Passos Coelho aos portugueses, no
Parlamento, em televisão e no seu partido, tem uma postura, a um tempo parecida
com a de Zeinal Bava à Comissão Parlamentar de Inquérito sobre o caso BES/GES,
que não sabia, que não se lembrava, que não tinha memória… Porém, ao contrário
do ajuramentado perante os deputados, confessa que não é um cidadão perfeito,
que teve falhas de atraso no cumprimento das suas obrigações fiscais (por
distração e falta de dinheiro),
que se enganou, que pagou multas, mas que não deve nada à Administração Fiscal
nem à Segurança Social. A distração mão desculpa e a falta de dinheiro não impede
as declarações!

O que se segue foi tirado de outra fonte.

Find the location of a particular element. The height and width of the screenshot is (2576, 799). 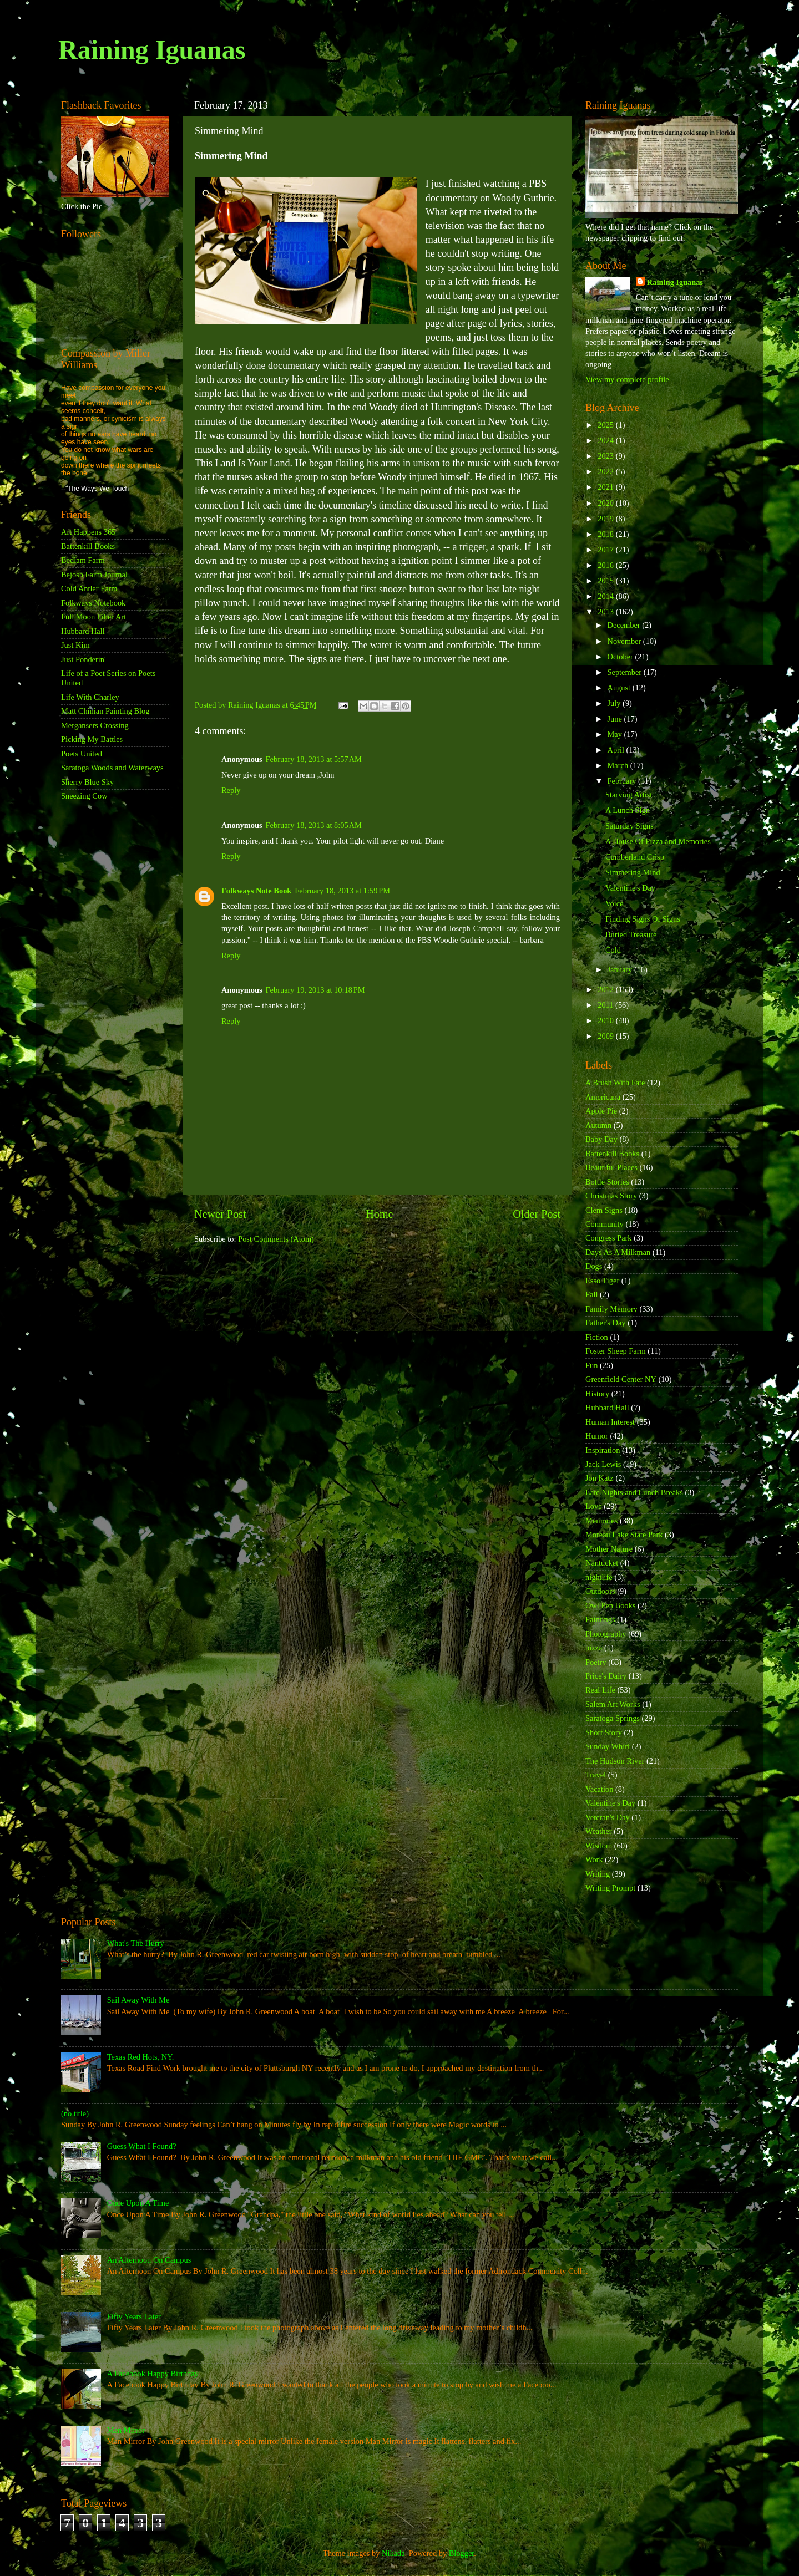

Cada cavadela, mais minhocas…
***
Sobre o Primeiro-Ministro e as
suas declarações já muitos se pronunciaram, inclusive o seu antecessor
imediato, que afirmou, em carta enviada ao Diário
de Notícias (vd DN, de 5 de
março), que “o primeiro-ministro está próximo da miséria moral”. Esta e outras
afirmações de Sócrates constituem o seu remoque sentido ao teor das
considerações de Passos Coelho: “Não enriqueci nem beneficiei ninguém enquanto
exerci o cargo de primeiro-ministro”. A Passos fica mal o discurso com sabor
retroativo, sobretudo em circunstância de prisão do antecessor, não?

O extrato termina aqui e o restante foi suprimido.